EXERCISE DIRECTIONS: Leave the pictures out and reproduce all the entries word for word.

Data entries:
-*-*-
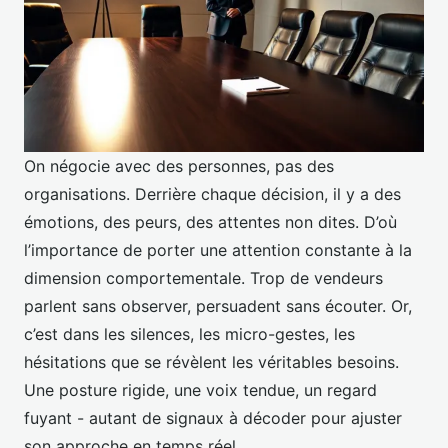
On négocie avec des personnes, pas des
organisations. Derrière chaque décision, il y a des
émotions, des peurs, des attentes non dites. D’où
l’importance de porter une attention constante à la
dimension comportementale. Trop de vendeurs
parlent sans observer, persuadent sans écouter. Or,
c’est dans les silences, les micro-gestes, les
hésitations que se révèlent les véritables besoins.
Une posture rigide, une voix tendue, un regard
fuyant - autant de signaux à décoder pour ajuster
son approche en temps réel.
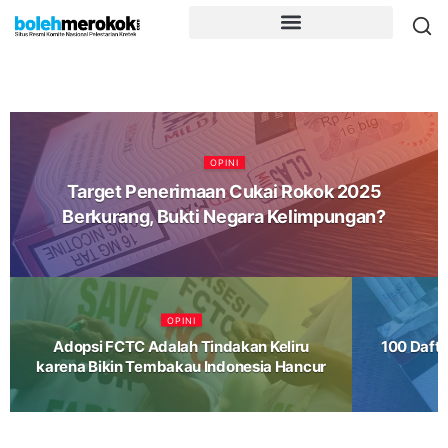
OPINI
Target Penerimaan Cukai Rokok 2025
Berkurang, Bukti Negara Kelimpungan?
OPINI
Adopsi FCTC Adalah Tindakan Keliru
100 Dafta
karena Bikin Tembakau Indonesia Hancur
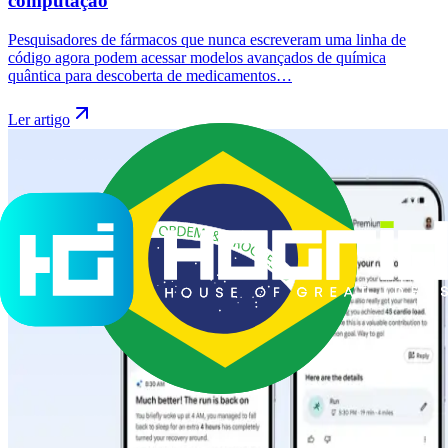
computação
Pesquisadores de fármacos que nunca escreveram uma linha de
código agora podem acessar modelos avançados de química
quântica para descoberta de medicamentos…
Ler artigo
-*-*-
EXERCISE RESULT:
On négocie avec des personnes, pas des
organisations. Derrière chaque décision, il y a des
émotions, des peurs, des attentes non dites. D’où
l’importance de porter une attention constante à la
dimension comportementale. Trop de vendeurs
parlent sans observer, persuadent sans écouter. Or,
c’est dans les silences, les micro-gestes, les
hésitations que se révèlent les véritables besoins.
Une posture rigide, une voix tendue, un regard
fuyant - autant de signaux à décoder pour ajuster
son approche en temps réel.
OPINI
Target Penerimaan Cukai Rokok 2025
Berkurang, Bukti Negara Kelimpungan?
OPINI
Adopsi FCTC Adalah Tindakan Keliru
100 Dafta
karena Bikin Tembakau Indonesia Hancur
computação
Pesquisadores de fármacos que nunca escreveram uma linha de
código agora podem acessar modelos avançados de química
quântica para descoberta de medicamentos…
Ler artigo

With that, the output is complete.